Making Decisions with Data

You have built the entire pipeline — collector, ingestion, storage, API, and dashboard. Now comes the part that justifies all of it: using the data to make better engineering decisions. Analytics is not about collecting data; it is about acting on it.

1. The Purpose of Analytics

Analytics exists to answer questions and drive action. If no one looks at the dashboard or changes behavior because of it, the entire pipeline is wasted engineering effort. Every metric should connect to a decision.

Before you collect a single data point, you should be able to answer: what will I do differently if this number goes up? What will I do if it goes down? If you cannot answer that question, you do not need that metric.
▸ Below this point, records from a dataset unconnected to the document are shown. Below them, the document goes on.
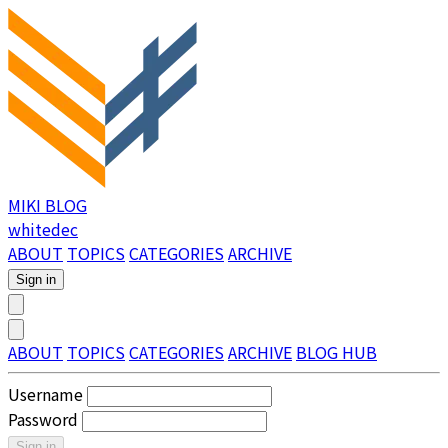
MIKI BLOG
whitedec
ABOUT
TOPICS
CATEGORIES
ARCHIVE
Sign in
ABOUT
TOPICS
CATEGORIES
ARCHIVE
BLOG HUB
Username
Password
Sign in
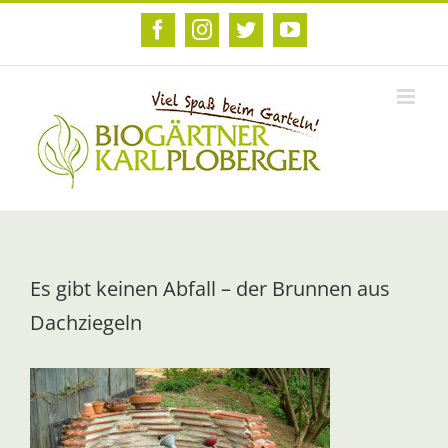
Zum
Inhalt
Facebook
Instagram
Twitter
YouTube
springen
Es gibt keinen Abfall – der Brunnen aus
Dachziegeln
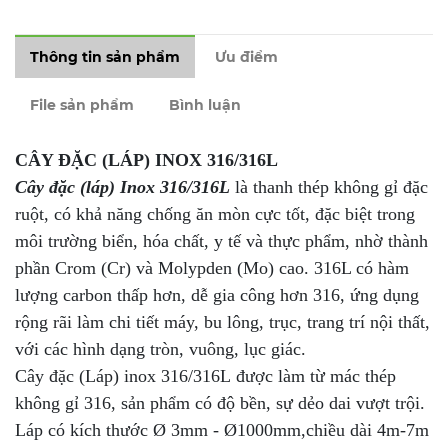
Thông tin sản phẩm
Ưu điểm
File sản phẩm
Bình luận
CÂY ĐẶC (LÁP) INOX 316/316L
Cây đặc (láp) Inox 316/316L
là thanh thép không gỉ đặc
ruột, có khả năng chống ăn mòn cực tốt, đặc biệt trong
môi trường biển, hóa chất, y tế và thực phẩm, nhờ thành
phần Crom (Cr) và Molypden (Mo) cao. 316L có hàm
lượng carbon thấp hơn, dễ gia công hơn 316, ứng dụng
rộng rãi làm chi tiết máy, bu lông, trục, trang trí nội thất,
với các hình dạng tròn, vuông, lục giác.
Cây đặc (Láp) inox 316/316L được làm từ mác thép
không gỉ 316, sản phẩm có độ bền, sự dẻo dai vượt trội.
Láp có kích thước Ø 3mm - Ø1000mm,chiều dài 4m-7m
Consider the pipeline you built:

The collector captures pageviews, performance, errors, and custom events
The server processing layer validates, enriches, and sessionizes the data
The storage layer organizes it into queryable tables
The reporting API exposes it as JSON endpoints
The dashboard renders it as charts, tables, and summary cards

All of that infrastructure exists to support one thing: a human making a better decision than they would have made without the data. The decision might be "we need to optimize images on the landing page" or "we should fix the TypeError that is hitting 50 users per day" or "the redesign improved bounce rate by 12%, keep it." Without data, these are guesses. With data, they are informed engineering choices.

2. Actionable vs Vanity Metrics

Vanity metrics look impressive in reports but do not drive decisions. They go up and to the right, which feels good, but they do not tell you what to change. Actionable metrics connect directly to specific actions you can take.
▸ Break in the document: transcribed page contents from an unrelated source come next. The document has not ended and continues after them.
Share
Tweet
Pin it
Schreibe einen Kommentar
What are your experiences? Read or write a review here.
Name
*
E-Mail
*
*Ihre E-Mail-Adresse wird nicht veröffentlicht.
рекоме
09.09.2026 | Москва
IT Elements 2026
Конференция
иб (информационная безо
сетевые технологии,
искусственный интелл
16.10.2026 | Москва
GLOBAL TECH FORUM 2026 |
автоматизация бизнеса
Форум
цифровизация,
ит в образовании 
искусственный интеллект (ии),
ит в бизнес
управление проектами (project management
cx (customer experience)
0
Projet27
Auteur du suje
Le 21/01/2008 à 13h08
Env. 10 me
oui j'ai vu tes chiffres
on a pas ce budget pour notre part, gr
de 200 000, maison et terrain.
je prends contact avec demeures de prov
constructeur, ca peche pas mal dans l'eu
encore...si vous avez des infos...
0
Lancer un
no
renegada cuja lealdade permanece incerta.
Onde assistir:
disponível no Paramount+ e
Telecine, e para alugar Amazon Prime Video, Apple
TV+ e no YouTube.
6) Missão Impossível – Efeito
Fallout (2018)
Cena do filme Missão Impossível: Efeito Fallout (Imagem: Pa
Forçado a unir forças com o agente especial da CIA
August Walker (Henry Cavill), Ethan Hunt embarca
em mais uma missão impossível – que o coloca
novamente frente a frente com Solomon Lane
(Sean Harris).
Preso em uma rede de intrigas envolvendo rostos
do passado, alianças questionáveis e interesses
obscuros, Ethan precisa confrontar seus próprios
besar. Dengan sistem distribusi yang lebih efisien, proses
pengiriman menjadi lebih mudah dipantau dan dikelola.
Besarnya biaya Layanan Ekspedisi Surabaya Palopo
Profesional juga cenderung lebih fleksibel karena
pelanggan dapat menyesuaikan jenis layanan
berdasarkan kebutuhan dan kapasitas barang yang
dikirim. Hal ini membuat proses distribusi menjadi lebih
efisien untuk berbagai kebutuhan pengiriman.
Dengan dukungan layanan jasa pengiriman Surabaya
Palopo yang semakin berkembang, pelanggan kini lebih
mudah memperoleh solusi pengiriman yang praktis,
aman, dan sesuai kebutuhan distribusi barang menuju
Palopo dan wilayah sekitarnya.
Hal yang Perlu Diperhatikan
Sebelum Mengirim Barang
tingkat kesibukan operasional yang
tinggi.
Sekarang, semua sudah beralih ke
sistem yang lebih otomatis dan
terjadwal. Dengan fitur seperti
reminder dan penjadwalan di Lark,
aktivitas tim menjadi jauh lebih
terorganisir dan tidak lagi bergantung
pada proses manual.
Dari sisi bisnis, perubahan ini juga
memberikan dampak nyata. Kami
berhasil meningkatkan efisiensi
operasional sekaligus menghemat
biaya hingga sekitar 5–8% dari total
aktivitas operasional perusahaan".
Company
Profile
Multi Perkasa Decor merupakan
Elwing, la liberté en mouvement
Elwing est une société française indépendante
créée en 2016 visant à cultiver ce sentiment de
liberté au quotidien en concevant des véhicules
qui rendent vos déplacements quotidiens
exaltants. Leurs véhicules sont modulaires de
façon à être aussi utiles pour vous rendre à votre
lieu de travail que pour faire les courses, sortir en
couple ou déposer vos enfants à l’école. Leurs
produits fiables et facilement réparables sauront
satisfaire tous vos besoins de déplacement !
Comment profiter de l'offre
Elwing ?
Examples of Actionable Metrics

"Avg load time increased 500ms this week" — investigate what changed, review recent deployments, optimize the bottleneck
"Bounce rate on /pricing is 80%" — redesign the page, improve content clarity, test different layouts
"TypeError in checkout flow: 50 occurrences/day" — find the bug, fix it, deploy, verify the count drops to zero

Vanity vs Actionable

Vanity Metric	Actionable Alternative
Total pageviews (all time)	Pageviews per session trend (week over week)
Total users ever	New sessions this week vs last week
Total errors logged	Error rate per 1,000 pageviews (trending up or down?)
Average load time (all time)	p75 load time this week vs last week
Total pages on the site	Pages with zero views in the last 30 days
Number of API endpoints	API error rate by endpoint (which ones are failing?)

The pattern is clear: actionable metrics have a time dimension and a comparison. "Total pageviews" is a number. "Pageviews per session, this week vs last week" is a signal that tells you whether engagement is improving or declining. One is a trophy; the other is a compass.
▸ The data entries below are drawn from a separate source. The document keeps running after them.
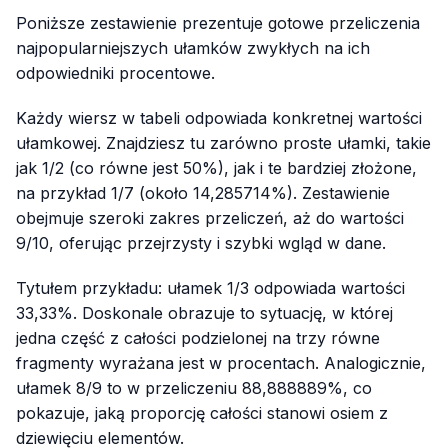
Poniższe zestawienie prezentuje gotowe przeliczenia
najpopularniejszych ułamków zwykłych na ich
odpowiedniki procentowe.
Każdy wiersz w tabeli odpowiada konkretnej wartości
ułamkowej. Znajdziesz tu zarówno proste ułamki, takie
jak 1/2 (co równe jest 50%), jak i te bardziej złożone,
na przykład 1/7 (około 14,285714%). Zestawienie
obejmuje szeroki zakres przeliczeń, aż do wartości
9/10, oferując przejrzysty i szybki wgląd w dane.
Tytułem przykładu: ułamek 1/3 odpowiada wartości
33,33%. Doskonale obrazuje to sytuację, w której
jedna część z całości podzielonej na trzy równe
fragmenty wyrażana jest w procentach. Analogicznie,
ułamek 8/9 to w przeliczeniu 88,888889%, co
pokazuje, jaką proporcję całości stanowi osiem z
dziewięciu elementów.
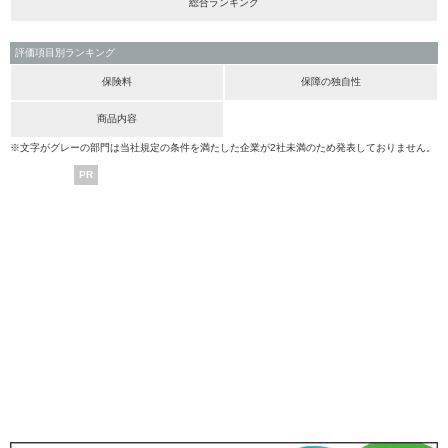
総合ランキング
評価項目別ランキング
保険料
保障の独自性
商品内容
※文字がグレーの部門は当社規定の条件を満たした企業が2社未満のため発表しておりません。
PR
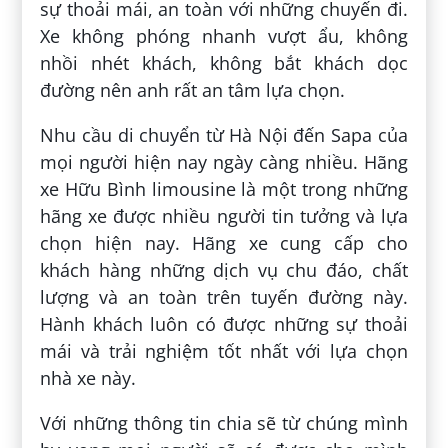
sự thoải mái, an toàn với những chuyến đi.
Xe không phóng nhanh vượt ẩu, không
nhồi nhét khách, không bắt khách dọc
đường nên anh rất an tâm lựa chọn.
Nhu cầu di chuyển từ Hà Nội đến Sapa của
mọi người hiện nay ngày càng nhiều. Hãng
xe Hữu Bình limousine là một trong những
hãng xe được nhiều người tin tưởng và lựa
chọn hiện nay. Hãng xe cung cấp cho
khách hàng những dịch vụ chu đáo, chất
lượng và an toàn trên tuyến đường này.
Hành khách luôn có được những sự thoải
mái và trải nghiệm tốt nhất với lựa chọn
nhà xe này.
Với những thông tin chia sẽ từ chúng mình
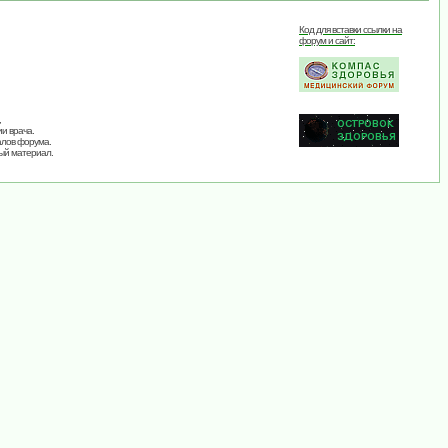
Код для вставки ссылки на
форум и сайт:
,
и врача.
алов форума.
ый материал.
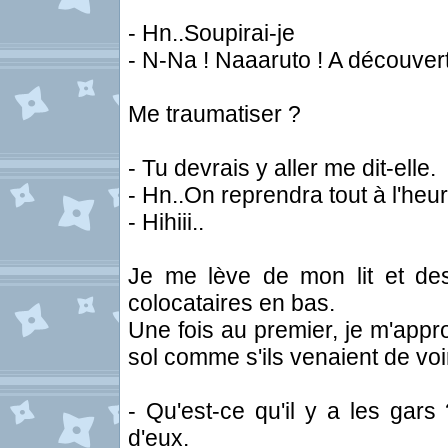
- Hn..Soupirai-je
- N-Na ! Naaaruto ! A découvert 
Me traumatiser ?
- Tu devrais y aller me dit-elle.
- Hn..On reprendra tout à l'heur
- Hihiii..
Je me lève de mon lit et de
colocataires en bas.
Une fois au premier, je m'appr
sol comme s'ils venaient de voi
- Qu'est-ce qu'il y a les gar
d'eux.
The test for actionable metrics: If the number changes, do you know what to do next? If the answer is "celebrate" or "worry" but not a specific action, it is a vanity metric.

3. Performance Budgets

A performance budget is a set of quantitative thresholds that your site must not exceed. Use your analytics data to set realistic budgets and your dashboard to monitor compliance. The Performance Budget Calculator can help you define these targets.

Setting Budgets from Real Data

Do not invent budgets from thin air. Use your analytics baseline:

Query your performance table for the current p75 values of each metric
Compare against Google's Web Vitals thresholds (LCP < 2500ms, CLS < 0.1, INP < 200ms)
Set your budget at the better of: your current p75 or the "good" threshold
Track progress weekly on the dashboard

Example

"Our p75 LCP is 3200ms. The budget is 2500ms. We need to optimize images on the landing page." That is a complete decision chain: metric (LCP), current value (3200ms), target (2500ms), action (optimize images), and the page to focus on (landing page). The dashboard shows whether you are hitting your targets after each change.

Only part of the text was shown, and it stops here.